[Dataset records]

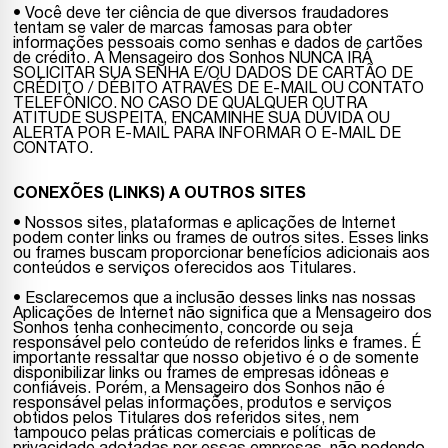
• Você deve ter ciência de que diversos fraudadores
tentam se valer de marcas famosas para obter
informações pessoais como senhas e dados de cartões
de crédito. A Mensageiro dos Sonhos NUNCA IRÁ
SOLICITAR SUA SENHA E/OU DADOS DE CARTÃO DE
CRÉDITO / DÉBITO ATRAVÉS DE E-MAIL OU CONTATO
TELEFÔNICO. NO CASO DE QUALQUER OUTRA
ATITUDE SUSPEITA, ENCAMINHE SUA DÚVIDA OU
ALERTA POR E-MAIL PARA INFORMAR O E-MAIL DE
CONTATO.
CONEXÕES (LINKS) A OUTROS SITES
• Nossos sites, plataformas e aplicações de Internet
podem conter links ou frames de outros sites. Esses links
ou frames buscam proporcionar benefícios adicionais aos
conteúdos e serviços oferecidos aos Titulares.
• Esclarecemos que a inclusão desses links nas nossas
Aplicações de Internet não significa que a Mensageiro dos
Sonhos tenha conhecimento, concorde ou seja
responsável pelo conteúdo de referidos links e frames. É
importante ressaltar que nosso objetivo é o de somente
disponibilizar links ou frames de empresas idôneas e
confiáveis. Porém, a Mensageiro dos Sonhos não é
responsável pelas informações, produtos e serviços
obtidos pelos Titulares dos referidos sites, nem
tampouco pelas práticas comerciais e políticas de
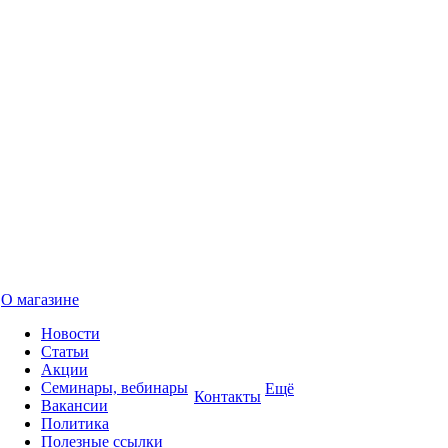
О магазине
Новости
Статьи
Акции
Семинары, вебинары
Ещё
Контакты
Вакансии
Политика
Полезные ссылки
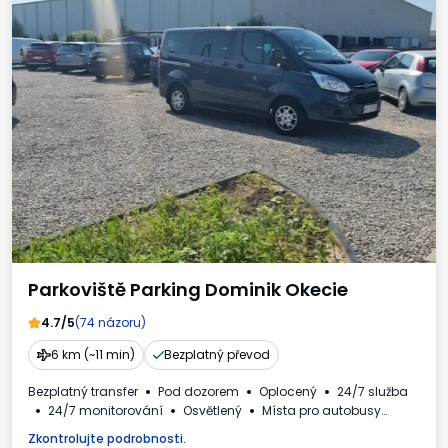
Parkoviště Parking Dominik Okecie
4.7/5
(74 názoru)
6 km (~11 min)
Bezplatný převod
Bezplatný transfer
Pod dozorem
Oplocený
24/7 služba
24/7 monitorování
Osvětlený
Místa pro autobusy
Daňový doklad
Zkontrolujte podrobnosti.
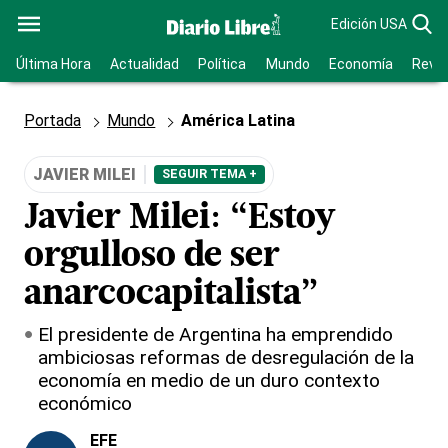
Edición USA
Última Hora
Actualidad
Política
Mundo
Economía
Revis
Portada
Mundo
América Latina
JAVIER MILEI
SEGUIR TEMA +
Javier Milei: “Estoy
orgulloso de ser
anarcocapitalista”
El presidente de Argentina ha emprendido
ambiciosas reformas de desregulación de la
economía en medio de un duro contexto
económico
EFE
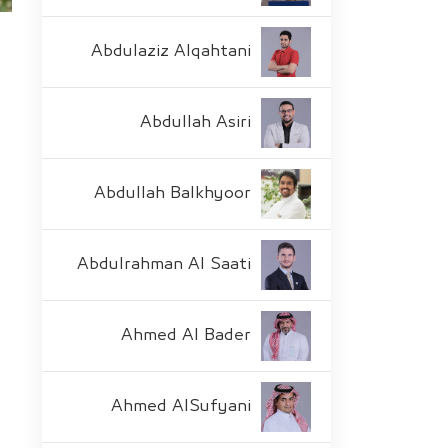
Abdulaziz Alqahtani
Abdullah Asiri
Abdullah Balkhyoor
Abdulrahman Al Saati
Ahmed Al Bader
Ahmed AlSufyani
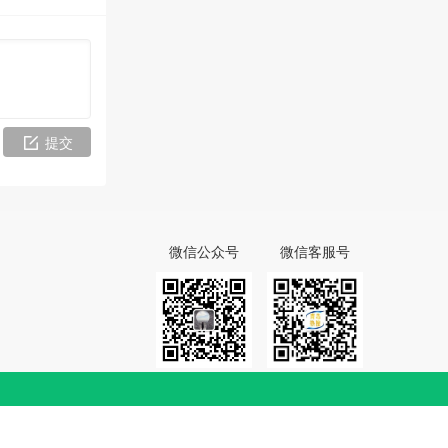
提交
微信公众号
微信客服号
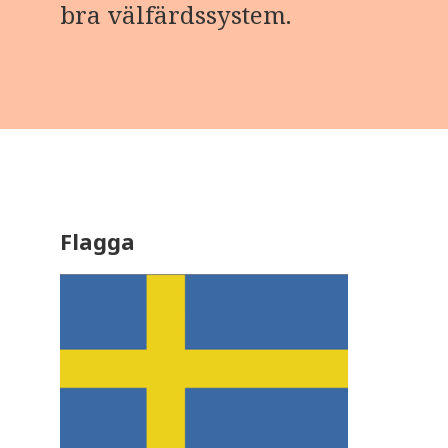
bra välfärdssystem.
Flagga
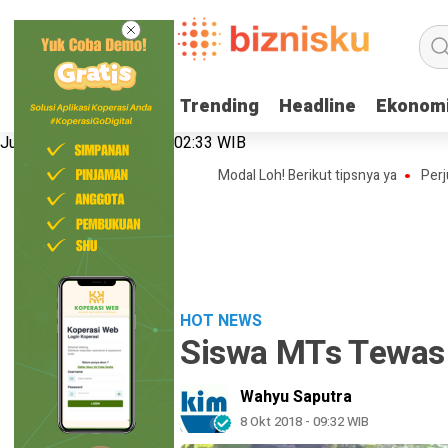
Trending
Trending
Headline
Headline
Ekonom
Ekonom
Jumat, 7 Agustus 2026 | 02:33 WIB
Ide Bisnis Online Shop Tanpa Modal Loh! Berikut tipsnya ya
Perjuangan
HOT NEWS
Siswa MTs Tewas 
Wahyu Saputra
8 Okt 2018 - 09:32 WIB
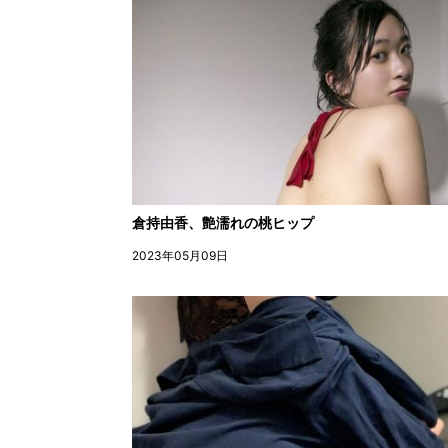
倉持由香、艶濡れの桃ヒップ
2023年05月09日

# Task description
Reproduce the records above exactly, but only from the line with "24/7 monitorování" up to and including the line with "ambiciosas reformas de desregulación de la". Leave the pictures out.

# Your response
24/7 monitorování
Osvětlený
Místa pro autobusy
Daňový doklad
Zkontrolujte podrobnosti.
Edición USA
Última Hora
Actualidad
Política
Mundo
Economía
Revis
Portada
Mundo
América Latina
JAVIER MILEI
SEGUIR TEMA +
Javier Milei: “Estoy
orgulloso de ser
anarcocapitalista”
El presidente de Argentina ha emprendido
ambiciosas reformas de desregulación de la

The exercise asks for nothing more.